Так в чём же, собственно говоря, нерв постмодерна, этих условий абсолютной тьмы? Действительно, в ситуации мрака какие-то части или фрагменты этого мрака начинают восприниматься как световые кометы, как звёзды, как уличные фонари, как абажуры, и возникает произвол дубля, поскольку в условиях отсутствия световой линии, оси, меры, с которой можно было бы соотнести происходящее с нами, вокруг нас, всё что угодно может представить себя за эту линию, ось и меру. Всё что угодно начинает выдавать себя за критерий, выдавать себя за судью, за шкалу, за универсальный эквивалент. Таким образом, тематика дубля затрагивает не только сакральность и пародию на неё, но и те вещи, те фундаментальные и самые неразмываемые, самые последние норы метафизического существования, которые связаны с «новой метафизикой». И чем глубже острота проблематики «новой метафизики», тем ближе дыхание Титина к ней, и тем страшнее и опаснее зона в окружении тех существ или тех организаций, которые двигаются и мыслят в этом направлении.

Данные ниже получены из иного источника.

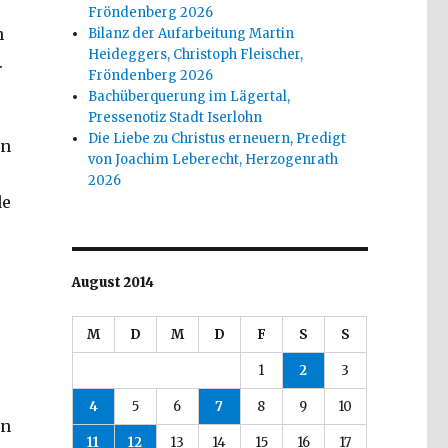
Fröndenberg 2026
n
Bilanz der Aufarbeitung Martin
Heideggers, Christoph Fleischer,
.
Fröndenberg 2026
Bachüberquerung im Lägertal,
Pressenotiz Stadt Iserlohn
Die Liebe zu Christus erneuern, Predigt
en
von Joachim Leberecht, Herzogenrath
2026
de
August 2014
M
D
M
D
F
S
S
1
2
3
r
4
5
6
7
8
9
10
en
11
12
13
14
15
16
17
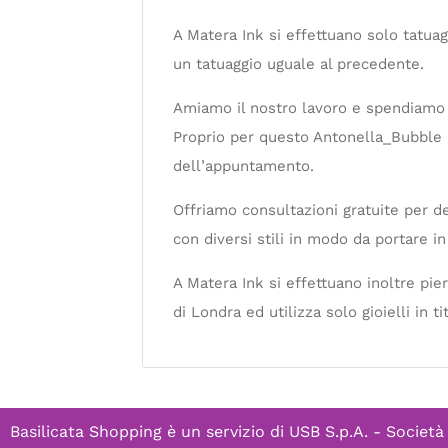
A Matera Ink si effettuano solo tatuagg
un tatuaggio uguale al precedente.
Amiamo il nostro lavoro e spendiamo tu
Proprio per questo Antonella_Bubble no
dell’appuntamento.
Offriamo consultazioni gratuite per def
con diversi stili in modo da portare in 
A Matera Ink si effettuano inoltre pie
di Londra ed utilizza solo gioielli in 
Basilicata Shopping è un servizio di
USB S.p.A. - Società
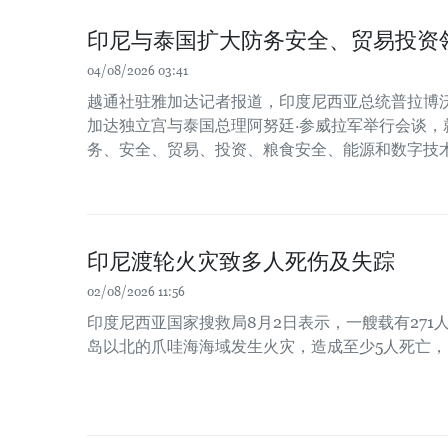
印尼与泰国扩大防务安全、贸易投资
04/08/2026 03:41
越通社驻雅加达记者报道，印度尼西亚总统普拉博沃
加达独立宫与泰国总理阿努廷·参威拉军举行会谈，
务、安全、贸易、投资、粮食安全、能源和数字技
印尼渡轮火灾致多人死伤及失踪
02/08/2026 11:56
印度尼西亚国家搜救局8月2日表示，一艘载有271
岛以北的爪哇海海域发生火灾，造成至少5人死亡，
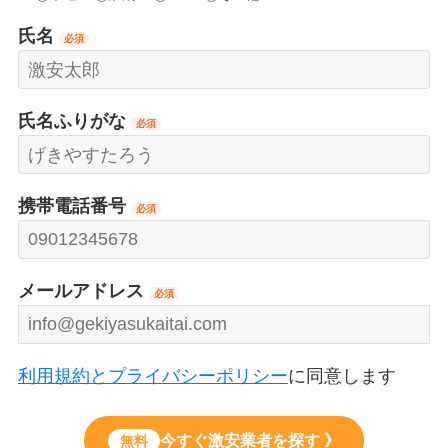
氏名
必須
氏名ふりがな
必須
携帯電話番号
必須
メールアドレス
必須
利用規約とプライバシーポリシー
に同意します
今すぐ激安業者を探す 》
無料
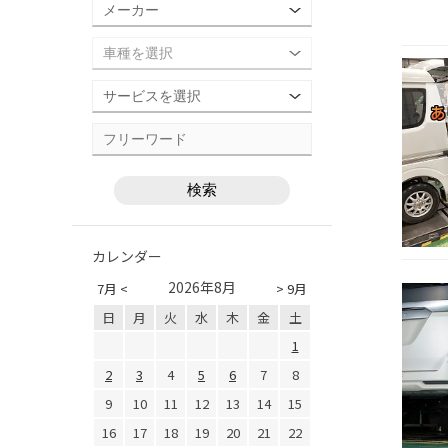
カレンダー
2026年8月
7月 <
> 9月
日
月
火
水
木
金
土
1
2
3
4
5
6
7
8
9
10
11
12
13
14
15
16
17
18
19
20
21
22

Но сила Великой Пародии не своя. О обратим внимание на высказывания Генона относительно чистого количества: «чистое количество само по себе невозможно». Оно не может само по себе породить пародию Чистое количество есть тенденция спуска, это негативное мерцание вещи, или как говорили Святые Отцы – зло есть не самостоятельная реальность, это «умаление добра». В чистом виде количество, которое захлёстывает человечество даже не так опасно, оно становится опасным тогда, когда это количество похищает световые эйдосы, световые энергии метафизики, и особенно и уже финально, решающе опасным оно становится тогда, когда создаёт дубль Радикального Субъекта и новой метафизики.
Теперь можно рассмотреть вопрос, на который, кстати, некоторые мои последователи давно пытались меня подбить, чтобы я поднял эту тему. Уже скоро два десятилетия, как я избегаю это делать. Сейчас я считаю, что её можно ее поднять – это проблема традиционализма в эпоху постмодерна, в эпоху Великой Пародии. Дело в том, что критика современного мира со стороны традиционализма – это вещь вполне логичная и когерентная, она представлена традиционалистской школой и на сегодня свою программу завершила. Это безукоризненная позиция Генона, Эволы, Буркхардта и других традиционалистов. Но изменение онтологических условий ставит задачу переформулирования традиционализма в эпоху принципиально новую эпоху, с иными онтологическими векторами. Сегодня простое и прямолинейное воспроизводство тех традиционалистских рецептов, с которыми мы имели дело, когда модерн только кончался, но ещё не кончился, уже само по себе превращается в нечто странное, во что-то не то... И наоборот, то, что было маргинальным и странным в традиционализме, в частности, замечательный Жан Парвулеско, становится сегодня, в эпоху Великой Пародии, пожалуй, наиболее актуальным и центральным.
Я бы хотел сформулировать тезисно несколько задач традиционализма в эпоху Великой Пародии.
Я глубоко убеждён, что должен произойти переход и фундаментальный сдвиг к фиксации на теме Радикального Субъекта и на эсхатологической проблематике. Без этого любое рециклирование традиционалистского дискурса приведёт нас в к какому-то телевидению, к какой-то совершенно не ценной и даже двусмысленной вещи. Это первое. Необходимо фиксироваться на новых горизонтах новой метафизики.
Второе. Необходимо делать это на свой страх и риск, т.е. как бы в отрыве от белого треугольника. Скромность традиционализма в эпоху постмодерна, а традиционализм – всегда очень скромная реальность, должна заключаться в том, что, действительно, мы не можем кичиться и бравировать принадлежностью к Традиции. Вернее мы можем принадлежать к Традиции или думать, что принадлежим, но мы не вправе, строго говоря, это декларировать даже перед самими собой. Мы должны отстаивать позиции Радикального Субъекта даже в том случае, если у нас нет никакого ни внешнего, ни внутреннего подтверждения того, что мы имеем на это хоть какое-то основание. Иными словами, речь идёт об абсолютно волюнтаристическом акте. Если вы внимательно следили за тем, что я говорил, то вы понимаете, на грани чего мы в таком случае оказываемся... В этом нерв. В этом и риск. «Ведь Лев Христос, но Лев и …» -- сами понимаете кто…
Дальнейшая задача – это облечь систему новых метафизических интуиций в терминологию, в слова. Мы знаем, что слово в Традиции играло фундаментальную роль. Слово было само по себе неким сгустком духа, к которому тянулось множество вещей из реального мира и растворялось в нем. Слово было первичным, и к нему тяготели, стремясь раствориться в нём, интегрироваться в него предметы и явления.